After a long time, I wrote a module on npm.

Background

My father asked me to record his friend website in PDF. Since he died, there is no way to access his website and source code. But my father wanted to keep the website for his family. The reasons why we need to record them in PDF format are :

  • His family are not good at computer. Keeping webpage source code in HTML, CSS is not desirable.
  • PDF can be easily read and printed by his family.

His website is not so large. There are 20~30 pages in total. So I can take a screenshot each page manually. But I wanted to write a code to crawl webpage and take a screenshot in PDF by using Puppetteer which is recently released by Google. Then site-snapshot was created.

Usage

Usage of site-snapshot is simple. First you need to write a path to be crawled in JSON format. We call it site.json.

{
  "name": "index",
  "selector": null,
  "baseUrl": "http://www.lewuathe.com",
  "children": [
    {
      "name": "menu",
      "selector": ".element",
      "children": []
    }
  ]
}

site.json is a tree whose element has

  • name : The name of the page
  • children : The child elements to be crawled next
  • selector : jQuery formatted selector of the child element to be crawled.

tree

site-snapshot first takes a picture of index page, then searching child elements based on given selector.
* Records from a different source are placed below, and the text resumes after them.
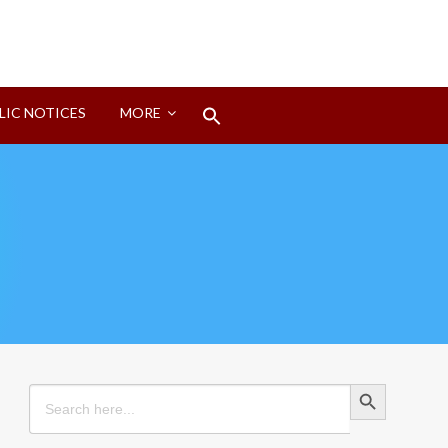
Search
LIC NOTICES
MORE
for:
Search Button
Search Button
Search
for: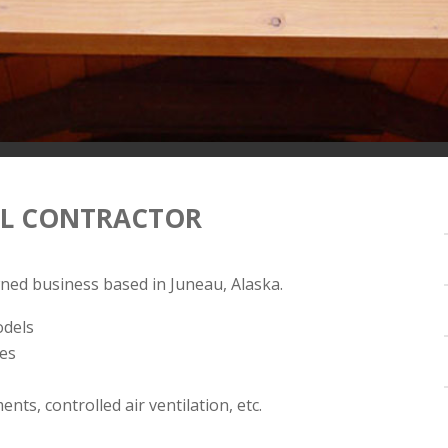
AL CONTRACTOR
wned business based in Juneau, Alaska.
odels
hes
s, controlled air ventilation, etc.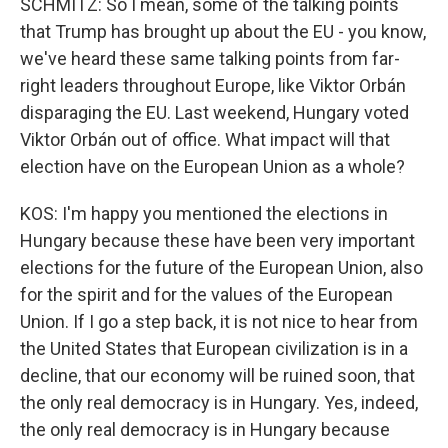
SCHMITZ: So I mean, some of the talking points
that Trump has brought up about the EU - you know,
we've heard these same talking points from far-
right leaders throughout Europe, like Viktor Orbán
disparaging the EU. Last weekend, Hungary voted
Viktor Orbán out of office. What impact will that
election have on the European Union as a whole?
KOS: I'm happy you mentioned the elections in
Hungary because these have been very important
elections for the future of the European Union, also
for the spirit and for the values of the European
Union. If I go a step back, it is not nice to hear from
the United States that European civilization is in a
decline, that our economy will be ruined soon, that
the only real democracy is in Hungary. Yes, indeed,
the only real democracy is in Hungary because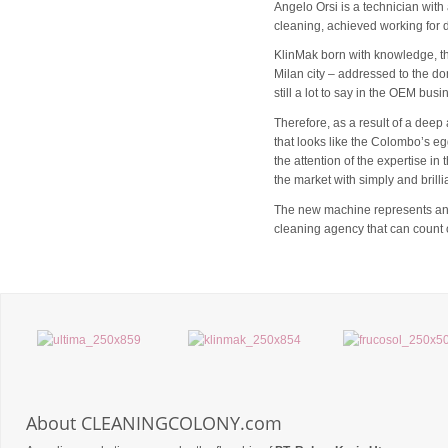
Angelo Orsi is a technician wit
cleaning, achieved working for d
KlinMak born with knowledge, tha
Milan city – addressed to the dom
still a lot to say in the OEM bus
Therefore, as a result of a deep 
that looks like the Colombo’s eg
the attention of the expertise i
the market with simply and brilli
The new machine represents an im
cleaning agency that can count o
About CLEANINGCOLONY.com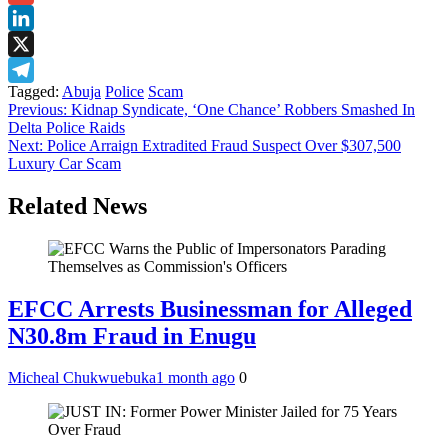
Gmail
LinkedIn
X
Tagged:
Abuja
Police
Scam
Telegram
Post
Previous:
Kidnap Syndicate, ‘One Chance’ Robbers Smashed In
Delta Police Raids
navigation
Next:
Police Arraign Extradited Fraud Suspect Over $307,500
Luxury Car Scam
Related News
EFCC Arrests Businessman for Alleged
N30.8m Fraud in Enugu
Micheal Chukwuebuka
1 month ago
0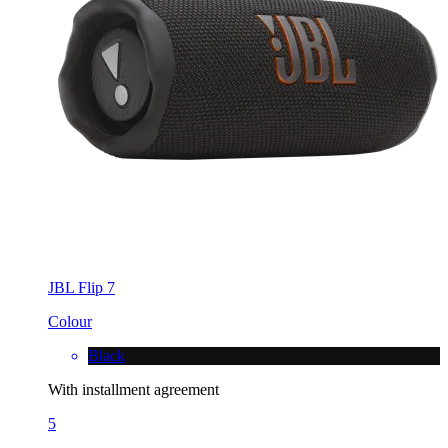
JBL Flip 7
Colour
Black
With installment agreement
5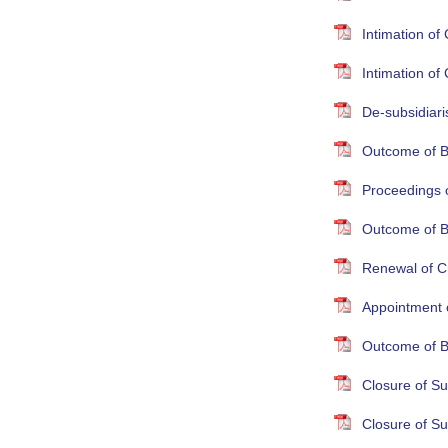
Intimation o
Intimation o
De-subsidiari
Outcome of B
Proceedings 
Outcome of B
Renewal of Cr
Appointment 
Outcome of B
Closure of S
Closure of S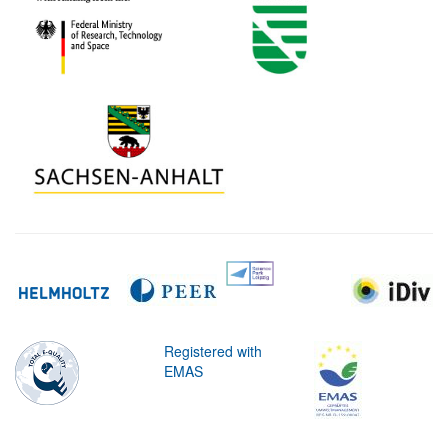
Registered with
EMAS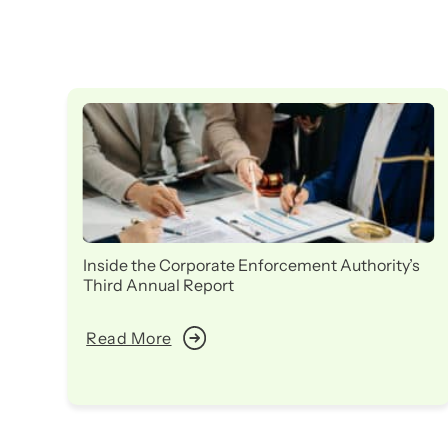
Inside the Corporate Enforcement Authority’s
Third Annual Report
Read More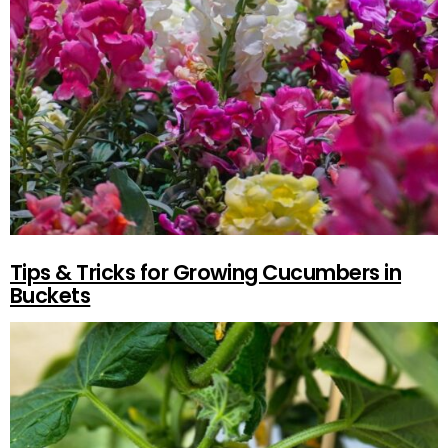
Tips & Tricks for Growing Cucumbers in
Buckets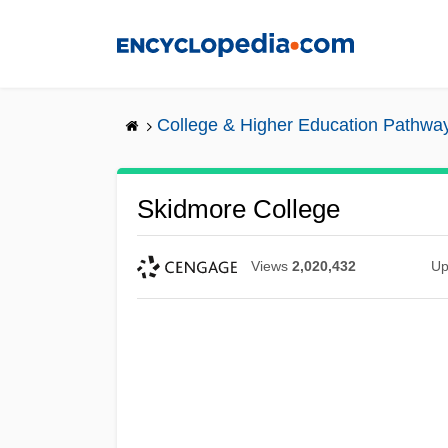
Skip
to
main
content
College & Higher Education Pathwa
Skidmore College
Views
2,020,432
Up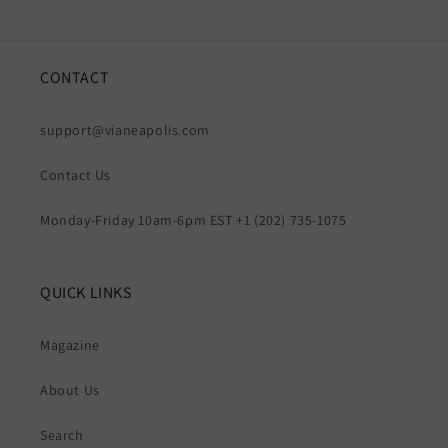
CONTACT
support@vianeapolis.com
Contact Us
Monday-Friday 10am-6pm EST +1 (202) 735-1075
QUICK LINKS
Magazine
About Us
Search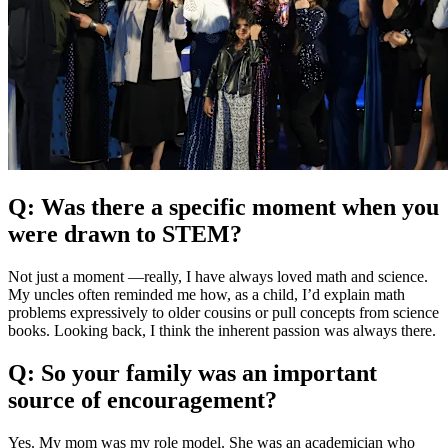
Q: Was there a specific moment when you
were drawn to STEM?
Not just a moment —really, I have always loved math and science.
My uncles often reminded me how, as a child, I’d explain math
problems expressively to older cousins or pull concepts from science
books. Looking back, I think the inherent passion was always there.
Q: So your family was an important
source of encouragement?
Yes. My mom was my role model. She was an academician who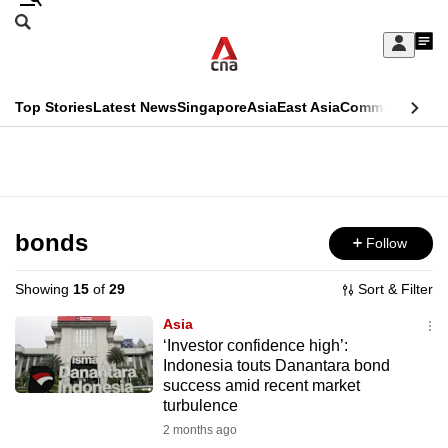
Skip
Search
to
Edition Menu
CNAR
My
main
Feed
Sign
Search
In
content
This
Top Stories
Latest News
Singapore
Asia
East Asia
Commentary
Ins
menu
CNAR
browser
Primary
CNAR
ADVERTISEMENT
is
Menu
Secondary
no
Menu
bonds
Follow
longer
supported
Showing
15
of
29
Sort & Filter
Asia
We
‘Investor confidence high’:
Indonesia touts Danantara bond
know
success amid recent market
it's
turbulence
a
2 months ago
hassle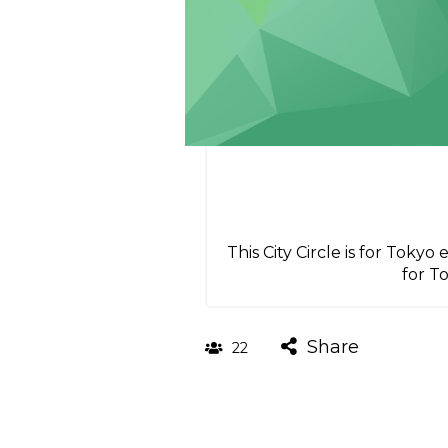
This City Circle is for Toky
for T
Share
22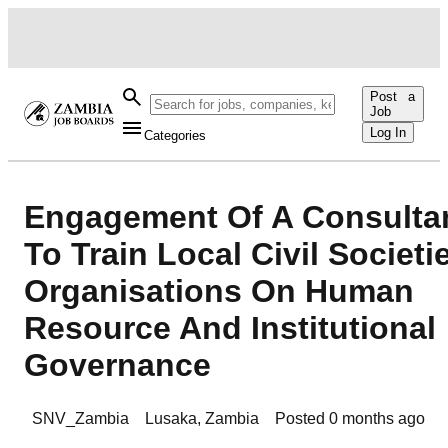
Post a
Job
Log In
Categories
Engagement Of A Consulta
To Train Local Civil Societi
Organisations On Human
Resource And Institutional
Governance
SNV_Zambia
Lusaka
,
Zambia
Posted
0 months ago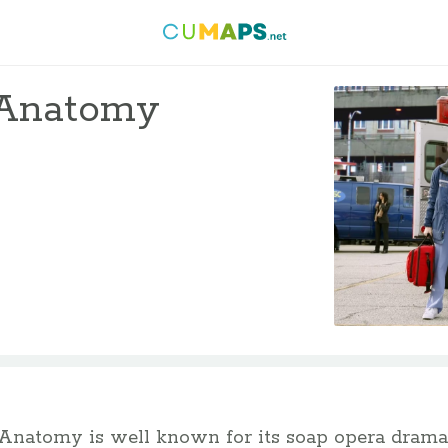
s Anatomy
Anatomy is well known for its soap opera drama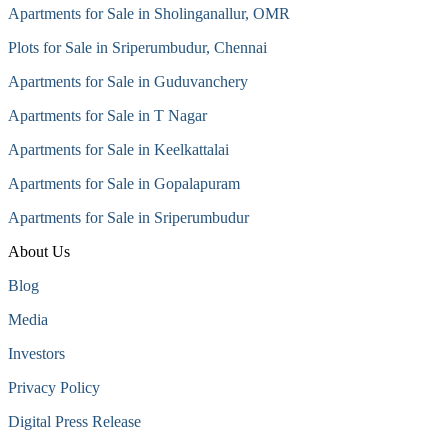
Apartments for Sale in Sholinganallur, OMR
Plots for Sale in Sriperumbudur, Chennai
Apartments for Sale in Guduvanchery
Apartments for Sale in T Nagar
Apartments for Sale in Keelkattalai
Apartments for Sale in Gopalapuram
Apartments for Sale in Sriperumbudur
About Us
Blog
Media
Investors
Privacy Policy
Digital Press Release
You can specifies the pages to be taken in site.json. After all, the pages are stored in the directory in the same structure to site.json.

$ tree index
index
├── index.html.pdf
└── menu
    ├── menu-about.pdf
    ├── menu-contact.pdf
    └── menu-writing.pdf

1 directory, 4 files

You can use site-snapshot by siteshot CLI.

$ siteshot --help

  Usage: siteshot [options]


  Options:

    -V, --version              output the version number
    -s, --sitefile [sitefile]  The path to site.json file
    -h, --help

Never ending website

20~30 years has passed since internet had been widely used. There are amazingly a lot of website around the world. Some are actively maintained, the others are ruined. Some are able to be reached from the Google first page, the others are not. Some are popular, others are not. But all websites have their own history and maintainers. Now I found the end of the history won’t come even after the maintainer has died. Because there are readers on that website. Even if the server is stopped, the website will keep living in PDF or in your heart.

I hope I can write such a website.